Metadata: {'producer': '', 'creator': 'Google', 'creationdate': '', 'source': '..\\data\\pdf\\agent_ppt.pdf', 'file_path': '..\\data\\pdf\\agent_ppt.pdf', 'total_pages': 43, 'format': 'PDF 1.4', 'title': 'LangChain V1 Essentials', 'author': '', 'subject': '', 'keywords': '', 'moddate': '', 'trapped': '', 'modDate': '', 'creationDate': '', 'page': 0, 'source_file': 'agent_ppt.pdf', 'file_type': 'pdf'}


### Embedding and Vector Store DB

In [6]:
import numpy as np
from sentence_transformers import SentenceTransformer
import chromadb
from chromadb.config import Settings
import uuid
from typing import List, Dict, Any, Tuple
from sklearn.metrics.pairwise import cosine_similarity

In [8]:
class EmbeddingManager:
    """Handles Documents Embedding Generation using Sentence Transformers"""

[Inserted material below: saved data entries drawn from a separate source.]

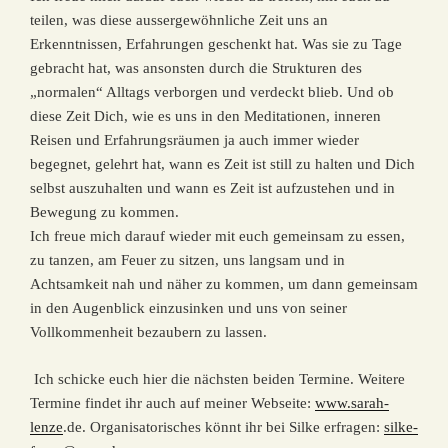
teilen, was diese aussergewöhnliche Zeit uns an
Erkenntnissen, Erfahrungen geschenkt hat. Was sie zu Tage
gebracht hat, was ansonsten durch die Strukturen des
„normalen“ Alltags verborgen und verdeckt blieb. Und ob
diese Zeit Dich, wie es uns in den Meditationen, inneren
Reisen und Erfahrungsräumen ja auch immer wieder
begegnet, gelehrt hat, wann es Zeit ist still zu halten und Dich
selbst auszuhalten und wann es Zeit ist aufzustehen und in
Bewegung zu kommen.
Ich freue mich darauf wieder mit euch gemeinsam zu essen,
zu tanzen, am Feuer zu sitzen, uns langsam und in
Achtsamkeit nah und näher zu kommen, um dann gemeinsam
in den Augenblick einzusinken und uns von seiner
Vollkommenheit bezaubern zu lassen.
Ich schicke euch hier die nächsten beiden Termine. Weitere
Termine findet ihr auch auf meiner Webseite:
www.sarah-
lenze
.de. Organisatorisches könnt ihr bei Silke erfragen:
silke-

    def __init__(self, model_name:str="all-MiniLM-L6-v2"):
        """
        Initialize the Embedding Manager with a specified model.

        Args:
            model_name (str): HuggingFace model name for Sentence Embedding
        """
        self.model_name = model_name
        self.model = None
        self._load_model()


    def _load_model(self):
        """Load the Sentence Transformers model."""
        try:
            print(f"Loading Embedding model: {self.model_name}")
            self.model = SentenceTransformer(self.model_name)
            print(f"Model Loaded Successfully. Embedding dimensions: {self.model.get_sentence_embedding_dimension()}")
        except Exception as e:
            print(f"Error loading model {self.model_name}: {e}")
            raise

    def generate_embeddings(self, texts: List[str]) -> np.ndarray:
        """
        Generate embedding for a list of texts

        Args:
            texts(List[str]): List of text string to generate embedding for 

        Returns:
            numpy array for embeddings of shape (len(texts), embedding_dimension)
        """

        if not self.model:
            raise ValueError("Model Not Loaded Properly Try Loading Model Again.")
        
        print(f"Generating embedding for {len(texts)} texts....")
        embeddings = self.model.encode(texts, show_progress_bar=True)
        print(f"Generated embedding with shape : {embeddings.shape}")
        return embeddings
    

### intialize the embedding manager 
embedding_manager = EmbeddingManager()
embedding_manager

Loading Embedding model: all-MiniLM-L6-v2


To support symlinks on Windows, you either need to activate Developer Mode or to run Python as an administrator. In order to activate developer mode, see this article: https://docs.microsoft.com/en-us/windows/apps/get-started/enable-your-device-for-development
Xet Storage is enabled for this repo, but the 'hf_xet' package is not installed. Falling back to regular HTTP download. For better performance, install the package with: `pip install huggingface_hub[hf_xet]` or `pip install hf_xet`


Model Loaded Successfully. Embedding dimensions: 384


<__main__.EmbeddingManager at 0x25c910e8c20>

In [None]:
class VectorStore:
    """ Manages Documents embedding in a ChromaDB Vector Store """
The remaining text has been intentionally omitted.